Cet album cartonné explique avec une grande habileté origine et destinée des excréments, louant leur intérêt pour la biodiversité.

Planche extraite du livre de Mathis, «Merveilleux caca». (Ed. La doux)
Publié le 09/09/2025 à 10h18

A quoi ça tient, finalement, une stature de star ? Du talent, éventuellement, mais surtout beaucoup d’admiration béate de la part d’un troupeau de fans qui vous place au-dessus du rang de mortel, ne concevant pas un instant que leur idole s’abaisse à de vulgaires actes du quotidien. Dans Merveilleux caca, le père Noël dégringole de son piédestal. Figurez-vous qu’il fait caca. Les chanteuses font caca, les reines et les rois font caca, même les maîtresses font caca ! Leurs étrons sont d’ailleurs ici agrémentés de stylos plantés bien à la verticale, car après tout ce sont des colombins de maîtresses. Bref, tout le monde fait caca. Dans la couche, le pot ou les toilettes du train, et même dans la nature si le cœur nous en dit, mais en ce cas il faut bien songer à enterrer sa production et à ne pas laisser le papier chatouiller les sous-bois.

Les livres pour enfants sur le caca, on connaît. Objectif continence et lutte contre l’occlusion intestinale. Celui-ci est rafraîchissant. On se permettra même une entorse déontologique en reprenant les éléments de langage de la maison d’édition : il est «excrément bien». Fort informatif, d’abord. Les jeunes lecteurs découvriront ce qu’est le caca, comment se passe la digestion (expliquée mille fois dans mille bouquins, mais ici de façon claire et plaisante), ce qu’on a trop ou pas assez mangé selon la forme des selles (idem). Globalement, si vous vous éloignez de la «saucisse parfaite», c’est que vous n’avez pas bu assez d’eau ni ingéré suffisamment de fibres. Toutes les nuances allant du «raisin mou» à la «saucisse qui colle à la cuvette» indiquent un trop-plein de gras.

On monte d’un cran dans les connaissances en suivant le chemin d’une crotte depuis les toilettes jusqu’aux champs qu’elle viendra fertiliser, en découvrant au passage le fonctionnement des égouts et des usines de traitement des eaux. Les animaux et leur rapport aux excréments ont une place de choix. Le «champion du monde du caca» (aurez-vous reconnu l’éléphant ?) bénéficie même d’une page, décrivant la façon dont ses colossales déjections sont utilisées pour fabriquer bière, papier et autres briques dans certains pays d’Asie. Wombat, termites, lapins et bousiers ne sont pas en reste, qui ont chacun leur petite particularité crottesque.

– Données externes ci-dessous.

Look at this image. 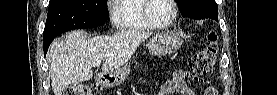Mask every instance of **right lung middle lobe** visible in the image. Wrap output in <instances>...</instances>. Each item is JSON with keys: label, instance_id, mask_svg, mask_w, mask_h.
Masks as SVG:
<instances>
[{"label": "right lung middle lobe", "instance_id": "right-lung-middle-lobe-1", "mask_svg": "<svg viewBox=\"0 0 277 95\" xmlns=\"http://www.w3.org/2000/svg\"><path fill=\"white\" fill-rule=\"evenodd\" d=\"M107 0H50L43 39L72 29H85L105 23Z\"/></svg>", "mask_w": 277, "mask_h": 95}]
</instances>
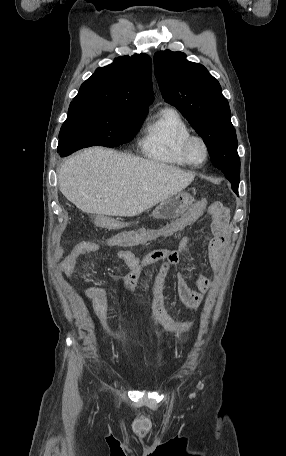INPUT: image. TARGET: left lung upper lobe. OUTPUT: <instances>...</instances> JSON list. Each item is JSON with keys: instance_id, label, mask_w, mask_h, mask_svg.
Wrapping results in <instances>:
<instances>
[{"instance_id": "5c2ea615", "label": "left lung upper lobe", "mask_w": 286, "mask_h": 456, "mask_svg": "<svg viewBox=\"0 0 286 456\" xmlns=\"http://www.w3.org/2000/svg\"><path fill=\"white\" fill-rule=\"evenodd\" d=\"M155 76L162 96L188 120L207 145L211 161L231 182H240V159L231 112L219 82L201 64L182 52L154 55Z\"/></svg>"}]
</instances>
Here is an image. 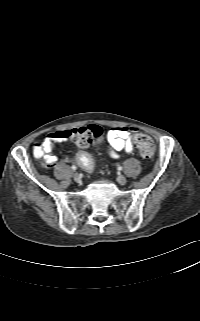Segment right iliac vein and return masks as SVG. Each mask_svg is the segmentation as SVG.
I'll list each match as a JSON object with an SVG mask.
<instances>
[{"label": "right iliac vein", "instance_id": "right-iliac-vein-1", "mask_svg": "<svg viewBox=\"0 0 200 321\" xmlns=\"http://www.w3.org/2000/svg\"><path fill=\"white\" fill-rule=\"evenodd\" d=\"M73 178H74V180H75L76 182H79V181H80V176H79L78 173H74Z\"/></svg>", "mask_w": 200, "mask_h": 321}]
</instances>
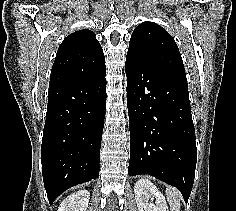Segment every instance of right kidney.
<instances>
[{"label":"right kidney","mask_w":236,"mask_h":211,"mask_svg":"<svg viewBox=\"0 0 236 211\" xmlns=\"http://www.w3.org/2000/svg\"><path fill=\"white\" fill-rule=\"evenodd\" d=\"M90 199L88 190H80L69 195L60 204L58 211H86Z\"/></svg>","instance_id":"obj_1"}]
</instances>
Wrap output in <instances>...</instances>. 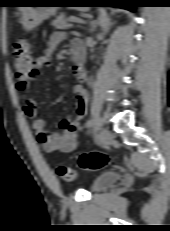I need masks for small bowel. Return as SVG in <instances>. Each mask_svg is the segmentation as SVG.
Instances as JSON below:
<instances>
[{"instance_id": "c3829d8e", "label": "small bowel", "mask_w": 170, "mask_h": 231, "mask_svg": "<svg viewBox=\"0 0 170 231\" xmlns=\"http://www.w3.org/2000/svg\"><path fill=\"white\" fill-rule=\"evenodd\" d=\"M63 35L55 33L51 36L45 52L36 58L37 74L42 69L50 65L51 56L57 45L62 41ZM73 50H81L78 43L73 44ZM74 75L79 82L74 88L77 94V117H65L60 123L58 131H51L46 129V123L43 119L37 117V101L30 95L31 84L30 81L18 82L17 90L24 95L23 111L32 119V129L41 144L44 151L48 153L61 152L70 153L74 151L79 144V134L81 130L80 119L87 111V93L82 86L85 80V73L83 68L78 66L73 67Z\"/></svg>"}]
</instances>
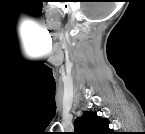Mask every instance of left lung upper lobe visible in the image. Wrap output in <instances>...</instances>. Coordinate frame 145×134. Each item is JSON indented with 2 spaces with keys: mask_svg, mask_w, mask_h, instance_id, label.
<instances>
[{
  "mask_svg": "<svg viewBox=\"0 0 145 134\" xmlns=\"http://www.w3.org/2000/svg\"><path fill=\"white\" fill-rule=\"evenodd\" d=\"M74 134H112L109 128V121L100 118L96 112L84 111L74 123Z\"/></svg>",
  "mask_w": 145,
  "mask_h": 134,
  "instance_id": "1",
  "label": "left lung upper lobe"
}]
</instances>
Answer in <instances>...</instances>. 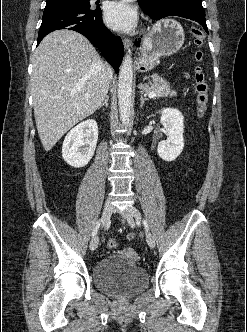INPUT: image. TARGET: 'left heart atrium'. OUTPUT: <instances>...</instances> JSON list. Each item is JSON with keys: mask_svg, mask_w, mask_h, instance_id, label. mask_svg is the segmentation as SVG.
<instances>
[{"mask_svg": "<svg viewBox=\"0 0 247 332\" xmlns=\"http://www.w3.org/2000/svg\"><path fill=\"white\" fill-rule=\"evenodd\" d=\"M104 18L109 27L126 31L137 23V11L126 0L109 2L104 11Z\"/></svg>", "mask_w": 247, "mask_h": 332, "instance_id": "39dd6f15", "label": "left heart atrium"}]
</instances>
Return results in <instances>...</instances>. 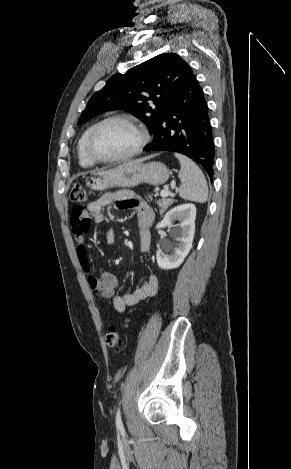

Sur la forme, les illustrations en rondeurs de ce grand livre cartonné sont amusantes sans être grotesques ou potaches, servant le propos dans un bel équilibre entre information et divertissement (bravo aux trois cacas blancs qui étaient en réalité des petites meringues déguisées, on s’est fait avoir). Merveilleux caca réhabilite la crotte en mettant en lumière son utilité pour les écosystèmes, dans une approche pédagogique sans prise de tête. Foncez.

Mathis, Merveilleux caca. Editions La doux, 20 pp., 14,95 €. A partir de 3 ans.